== Segment start ==

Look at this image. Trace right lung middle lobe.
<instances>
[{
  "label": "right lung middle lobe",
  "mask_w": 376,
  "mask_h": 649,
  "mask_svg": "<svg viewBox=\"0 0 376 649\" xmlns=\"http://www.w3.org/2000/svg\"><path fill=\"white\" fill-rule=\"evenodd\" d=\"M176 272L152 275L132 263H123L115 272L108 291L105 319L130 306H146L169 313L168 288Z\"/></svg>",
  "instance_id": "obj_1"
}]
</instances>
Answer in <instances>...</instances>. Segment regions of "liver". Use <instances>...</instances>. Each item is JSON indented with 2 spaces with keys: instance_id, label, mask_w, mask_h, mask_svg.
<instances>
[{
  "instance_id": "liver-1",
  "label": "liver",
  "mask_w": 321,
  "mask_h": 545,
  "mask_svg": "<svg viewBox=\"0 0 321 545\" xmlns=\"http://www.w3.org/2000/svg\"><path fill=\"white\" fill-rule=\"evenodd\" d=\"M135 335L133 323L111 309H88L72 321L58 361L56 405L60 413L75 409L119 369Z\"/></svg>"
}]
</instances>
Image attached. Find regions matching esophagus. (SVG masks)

== Segment end ==
== Segment start ==

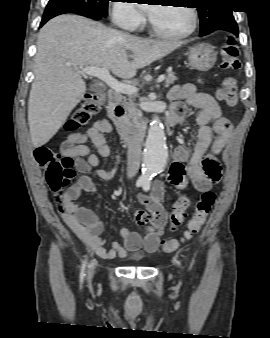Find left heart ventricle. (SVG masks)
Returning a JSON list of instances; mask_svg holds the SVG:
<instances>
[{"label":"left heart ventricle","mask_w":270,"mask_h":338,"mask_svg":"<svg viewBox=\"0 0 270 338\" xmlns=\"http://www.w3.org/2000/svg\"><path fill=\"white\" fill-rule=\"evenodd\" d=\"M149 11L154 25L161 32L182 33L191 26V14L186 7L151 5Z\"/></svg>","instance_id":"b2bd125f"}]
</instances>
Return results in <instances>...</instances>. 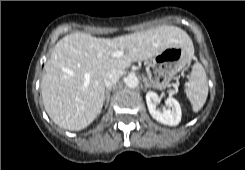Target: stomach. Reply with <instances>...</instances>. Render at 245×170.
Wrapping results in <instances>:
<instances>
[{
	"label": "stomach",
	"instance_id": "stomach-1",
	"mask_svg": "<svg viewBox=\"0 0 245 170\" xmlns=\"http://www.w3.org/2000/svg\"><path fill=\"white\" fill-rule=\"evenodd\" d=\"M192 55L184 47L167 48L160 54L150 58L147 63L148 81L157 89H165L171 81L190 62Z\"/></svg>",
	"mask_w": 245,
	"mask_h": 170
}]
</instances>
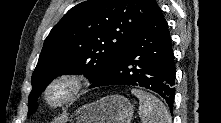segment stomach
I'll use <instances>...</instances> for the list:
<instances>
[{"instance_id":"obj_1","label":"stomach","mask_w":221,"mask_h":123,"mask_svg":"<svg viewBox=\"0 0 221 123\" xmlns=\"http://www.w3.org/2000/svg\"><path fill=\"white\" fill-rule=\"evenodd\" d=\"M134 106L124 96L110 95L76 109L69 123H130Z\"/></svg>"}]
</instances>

== Segment end ==
== Segment start ==

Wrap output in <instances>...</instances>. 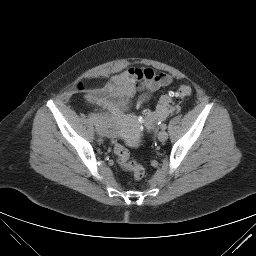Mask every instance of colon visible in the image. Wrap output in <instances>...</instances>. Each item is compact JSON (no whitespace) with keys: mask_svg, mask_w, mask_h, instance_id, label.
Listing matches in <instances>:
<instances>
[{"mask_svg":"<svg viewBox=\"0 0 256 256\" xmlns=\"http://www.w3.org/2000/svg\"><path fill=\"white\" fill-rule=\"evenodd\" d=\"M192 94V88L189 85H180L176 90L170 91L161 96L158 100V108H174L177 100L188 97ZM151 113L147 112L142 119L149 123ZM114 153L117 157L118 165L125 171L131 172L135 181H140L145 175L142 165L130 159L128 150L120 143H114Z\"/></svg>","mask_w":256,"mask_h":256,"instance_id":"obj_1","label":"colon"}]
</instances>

== Segment end ==

> [Exercise aim]: Start with the line above that contains "Look at this" and stop after the line that contains "Image attached. Find". Output those lines exactly, and only those.

> [Task output]:
Look at this image. Trace right lung middle lobe.
<instances>
[{
  "label": "right lung middle lobe",
  "mask_w": 376,
  "mask_h": 649,
  "mask_svg": "<svg viewBox=\"0 0 376 649\" xmlns=\"http://www.w3.org/2000/svg\"><path fill=\"white\" fill-rule=\"evenodd\" d=\"M176 272L152 275L132 263H123L115 272L108 291L105 319L130 306H146L169 313L168 288Z\"/></svg>",
  "instance_id": "obj_1"
}]
</instances>
Answer in <instances>...</instances>. Segment regions of "liver". Use <instances>...</instances>. Each item is JSON indented with 2 spaces with keys: instance_id, label, mask_w, mask_h, mask_svg.
<instances>
[{
  "instance_id": "liver-1",
  "label": "liver",
  "mask_w": 321,
  "mask_h": 545,
  "mask_svg": "<svg viewBox=\"0 0 321 545\" xmlns=\"http://www.w3.org/2000/svg\"><path fill=\"white\" fill-rule=\"evenodd\" d=\"M135 335L133 323L111 309H88L72 321L58 361L56 405L60 413L75 409L119 369Z\"/></svg>"
}]
</instances>
Image attached. Find regions matching esophagus. (SVG masks)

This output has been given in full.